Silvery lutungs are medium-sized Old World monkeys with a long, non-prehensile tail. They have grey-tipped, dark brown or black fur, giving the animals a uniform silvery appearance. Unlike some related species, there are no paler markings on the face or body, except for a patch of whitish hair on the groin of females. A crest of fur runs along the top of the head, and the hair on the cheeks is long, often obscuring the ears. The hands and feet are hairless, with dark-colored skin, and have opposable thumbs and toes.
Silvery lutungs are found across Borneo and Sumatra, as well as in parts of the south-western Malay peninsula, the Natuna Islands, and other nearby islands. These monkeys live in mangrove swamps and nearby forest regions, and usually avoid travelling far from coasts or rivers.
Silvery lutungs are diurnal and travel in groups of around 9-40 individuals with one adult male and many adult females communally caring for infants. They rarely leave the trees, which provide them protection from ground-dwelling predators, and rapidly flee if threatened. During the day, these monkeys may travel up to 500 metres (1,600 ft) through the forest and at night then the entire group will shelter in a single tree. The social structure of silvery lutungs is matrilineal and harem based. Females remain in the group for life, while males leave shortly after reaching adulthood. Within the group, males dominate the females, and females with young dominate those without. In order to communicate with each other Silvery lutungs make at least thirteen different vocalizations, with the most common being used by adult males defending their territory. Other vocalizations express fear, anger, excitement, and satisfaction, in addition to various calls made by infants.
Silvery lutungs are polygynous whic means that one male mates with more than one females during the breeding season. The female attracts the male by making side-to-side motions with her head. Silvery lutungs breed year round, with no clear breeding season, although each female typically gives birth once every 18-24 months. Females give birth to a single infant after a gestation period of 181-200 days. The young weigh about 400 grams (14 oz) and are well developed, with a strong grip for holding onto the mother. Infants are born with orange fur, and with white hairless skin on the face, hands, and feet. The skin rapidly changes to the dark adult colour, but the fur does not reach the adult pattern for 3-5 months after birth. The young are cared for by females communally, and are not weaned for 18 months, even though the biological mother stops lactating after just 12 months. The young become reproductively mature almost as soon as they finish weaning, and, on average, females first give birth at 35 months of age.

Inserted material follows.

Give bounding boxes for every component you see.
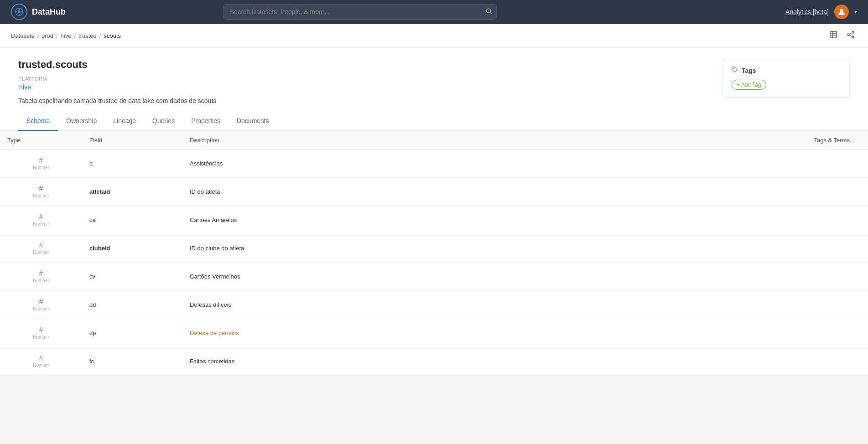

The major threat facing Silvery lutungs is the destruction of their habitat due to logging, the development of oil plantations and forest fires. These monkeys are also threatened by hunting for meat and by capture for the pet trade.
The IUCN Red List and other sources don’t provide the number of the Silvery lutung total population size. Currently, this species is classified as Near Threatened (NT) on the IUCN Red List and its numbers today are decreasing.